■ WORK TASK
Using the entries that follow, report how many lines contain the word "bonne". Only the number is wanted.
========================================================================
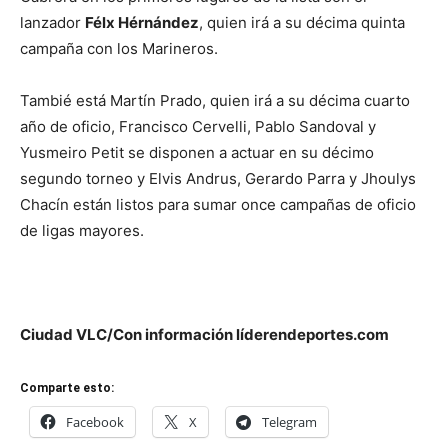
lanzador
Félx Hérnández
, quien irá a su décima quinta
campaña con los Marineros.
Tambié está Martín Prado, quien irá a su décima cuarto
año de oficio, Francisco Cervelli, Pablo Sandoval y
Yusmeiro Petit se disponen a actuar en su décimo
segundo torneo y Elvis Andrus, Gerardo Parra y Jhoulys
Chacín están listos para sumar once campañas de oficio
de ligas mayores.
Ciudad VLC/Con información líderendeportes.com
Comparte esto:
Facebook
X
Telegram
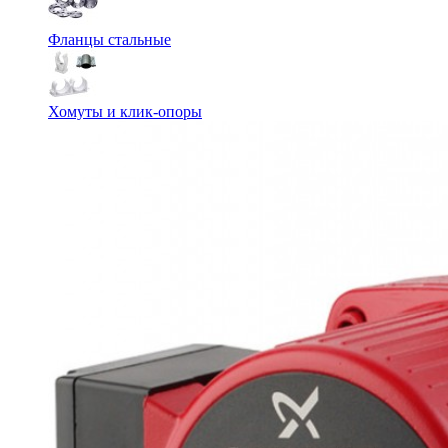
Фланцы стальные
Хомуты и клик-опоры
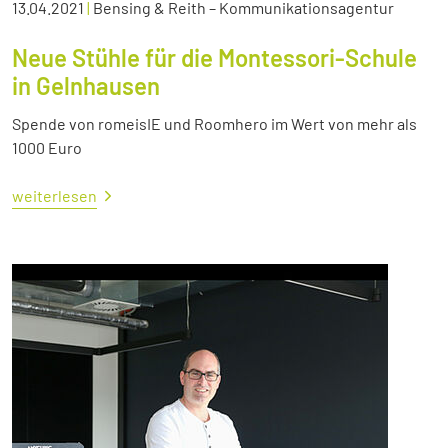
13.04.2021
|
Bensing & Reith – Kommunikationsagentur
Neue Stühle für die Montessori-Schule
in Gelnhausen
Spende von romeisIE und Roomhero im Wert von mehr als
1000 Euro
weiterlesen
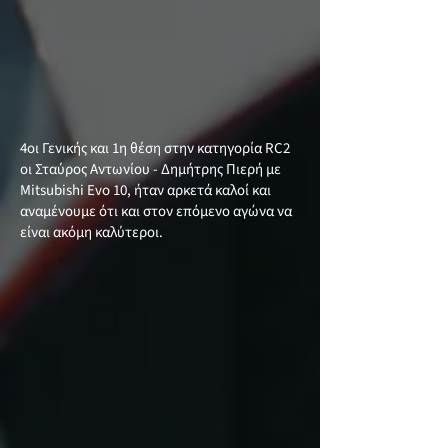
4οι Γενικής και 1η θέση στην κατηγορία RC2
οι Σταύρος Αντωνίου - Δημήτρης Πιερή με
Mitsubishi Evo 10, ήταν αρκετά καλοί και
αναμένουμε ότι και στον επόμενο αγώνα να
είναι ακόμη καλύτεροι.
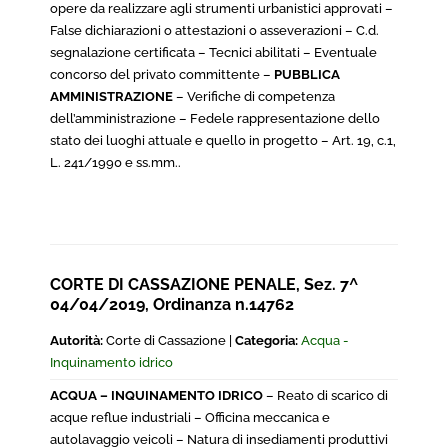
opere da realizzare agli strumenti urbanistici approvati –
False dichiarazioni o attestazioni o asseverazioni – C.d.
segnalazione certificata – Tecnici abilitati – Eventuale
concorso del privato committente –
PUBBLICA
AMMINISTRAZIONE
– Verifiche di competenza
dell’amministrazione – Fedele rappresentazione dello
stato dei luoghi attuale e quello in progetto – Art. 19, c.1,
L. 241/1990 e ss.mm..
CORTE DI CASSAZIONE PENALE, Sez. 7^
04/04/2019, Ordinanza n.14762
Autorità:
Corte di Cassazione |
Categoria:
Acqua -
Inquinamento idrico
ACQUA – INQUINAMENTO IDRICO
– Reato di scarico di
acque reflue industriali – Officina meccanica e
autolavaggio veicoli – Natura di insediamenti produttivi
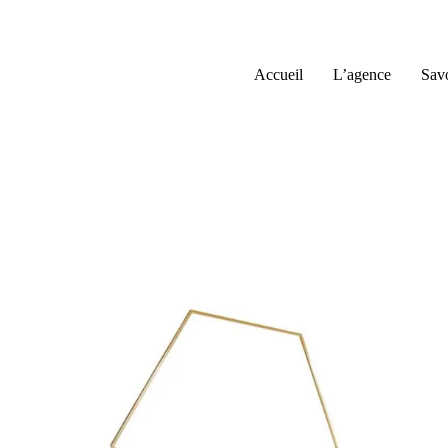
Passer
au
contenu
Accueil
L’agence
Savo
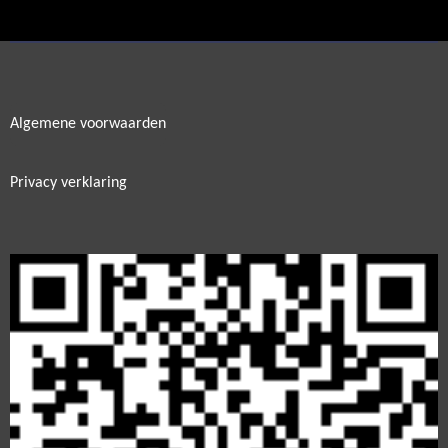
e
l
r
e
n
e
n
Algemene voorwaarden
Privacy verklaring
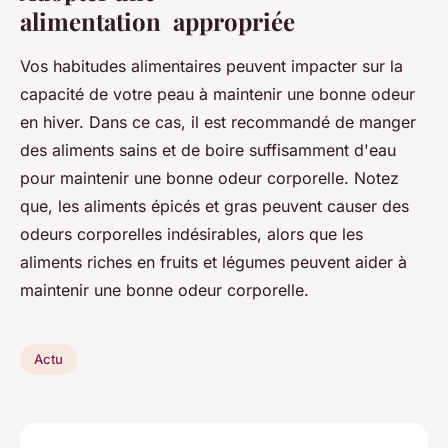
alimentation appropriée
Vos habitudes alimentaires peuvent impacter sur la
capacité de votre peau à maintenir une bonne odeur
en hiver. Dans ce cas, il est recommandé de manger
des aliments sains et de boire suffisamment d'eau
pour maintenir une bonne odeur corporelle. Notez
que, les aliments épicés et gras peuvent causer des
odeurs corporelles indésirables, alors que les
aliments riches en fruits et légumes peuvent aider à
maintenir une bonne odeur corporelle.
Actu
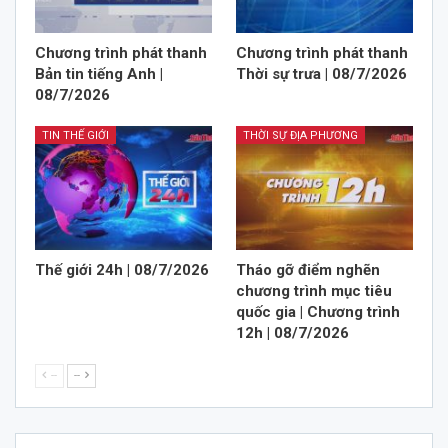
Chương trình phát thanh
Chương trình phát thanh
Bản tin tiếng Anh |
Thời sự trưa | 08/7/2026
08/7/2026
TIN THẾ GIỚI
THỜI SỰ ĐỊA PHƯƠNG
Thế giới 24h | 08/7/2026
Tháo gỡ điểm nghẽn
chương trình mục tiêu
quốc gia | Chương trình
12h | 08/7/2026
--
--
========================================================================
■ WRITTEN RESPONSE
3